If she knew plenty of other people at the wedding, I would say Kingy was right.  However, since she doesn’t really know anyone else, I would let her bring a date.

Post # 7
Member
542 posts
Busy bee
  • Wedding: October 2011

If your cutoff was those in a serious relationship, she seems to fit that bill. If your cutoff was married/engaged/living together, I would see your FI’s point, but this doesn’t sound like the case. Obviously, she was wrong to rsvp with a guest when one wasn’t invited for her, but I would let it go in this case. Maybe you can tell your Fiance that you want to support her relationship by taking it seriously and the situation has changed since the invites went out (now she is in a serious relationship and fits your criteria).

Post # 9
Member
2783 posts
Sugar bee
  • Wedding: August 2012

That’s a toughie because I can see where you both are coming from….does Fiance have any friends in similar situations? Because if so it’s not really fair to make an exception for your friend, but not his…if not, then I agree with PP thoughts to let it mellow a bit and then try bringing it up again and seeing…

Post # 10
Member
3942 posts
Honey bee

I see both sides, but I would let her bring a date. I know its been debated 10000 times on the board. But for me personally, I wouldn’t be comfortable at all at a wedding alone, where I didnt know many people. I know some people are totally fine in those type of situations, but I am a classic introvert and I would be miserable.

Post # 11
Member
2114 posts
Buzzing bee
  • Wedding: November 2012

Let her bring a date and hopefully they will pay for their plates (at least) so you arent out $$ – which seems to be part of your Fiance concern

Post # 13
Member
1046 posts
Bumble bee
  • Wedding: April 2012

If the invitation/rsvp made no indicator that she could bring a guest then there is no reason she should be putting you in the awkward situation of ‘telling you’ she’s bringing one.  If your invitations said ‘+1’ or __ guests attending, that’s a different story. 

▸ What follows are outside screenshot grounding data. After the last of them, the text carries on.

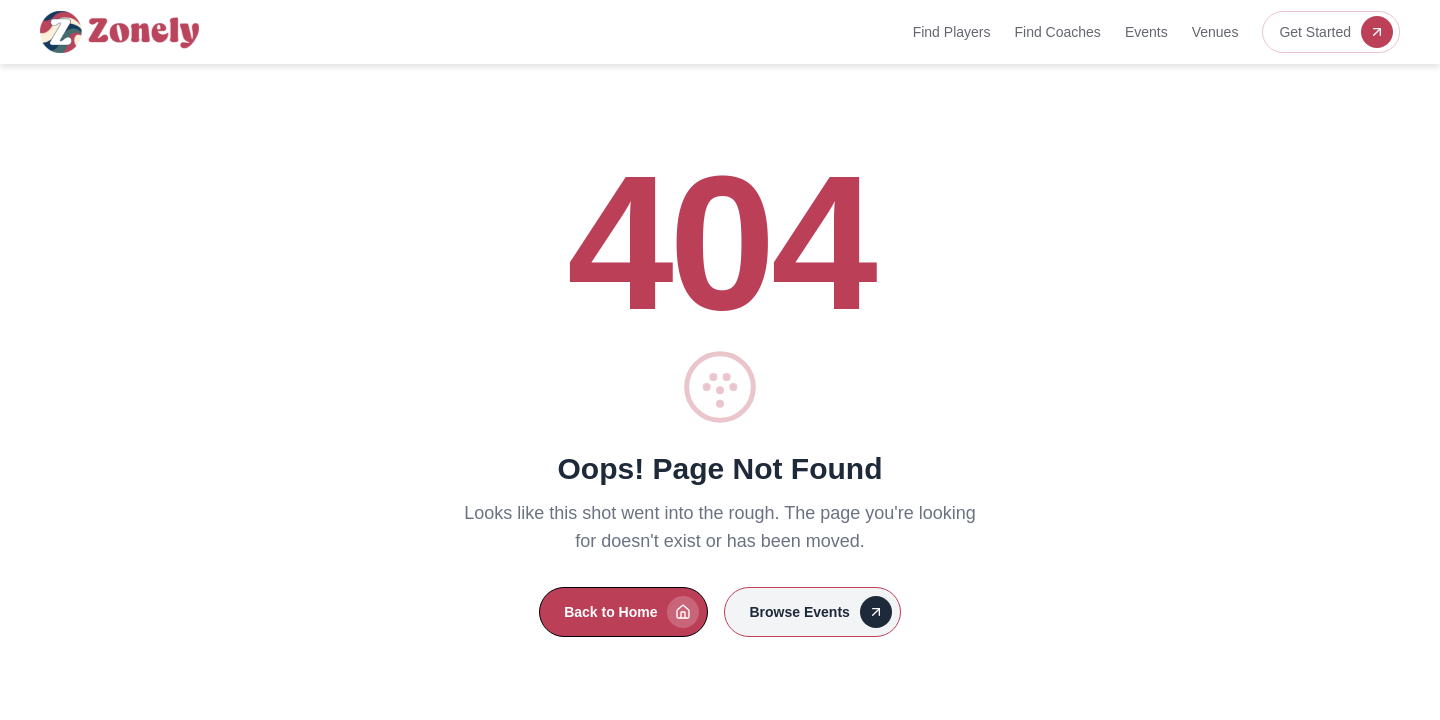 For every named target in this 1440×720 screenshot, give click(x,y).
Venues (1215, 32)
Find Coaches (1057, 32)
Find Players (952, 32)
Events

I would appease the Fiance, no reason to let a friend stress you guys out in a stressed out time already imo.

Post # 14
Member
75 posts
Worker bee
  • Wedding: July 2011

Could she know that, though?  Not everyone knows wedding etiquette.  I think it’s quite normal for people to think they can bring a guest.  Why would you go to a wedding alone? Assuming probably wasn’t the right thing to do, but maybe she either feels slighted that she didn’t get a +1 or maybe she doesn’t think that friendship stopped at formal wedding etiquette?

Post # 15
Member
1269 posts
Bumble bee
  • Wedding: January 2011

We set rules at the start of the guest list but then as no’s starting rolling in and there were last minute changes, we didn’t fight it.  The budget was already set and we planned to spend that much already so if so and so wants to invite their boyfriend then we were ok with it.  I say let her bring him.  Especially if there is room, what’s one more person at your choice?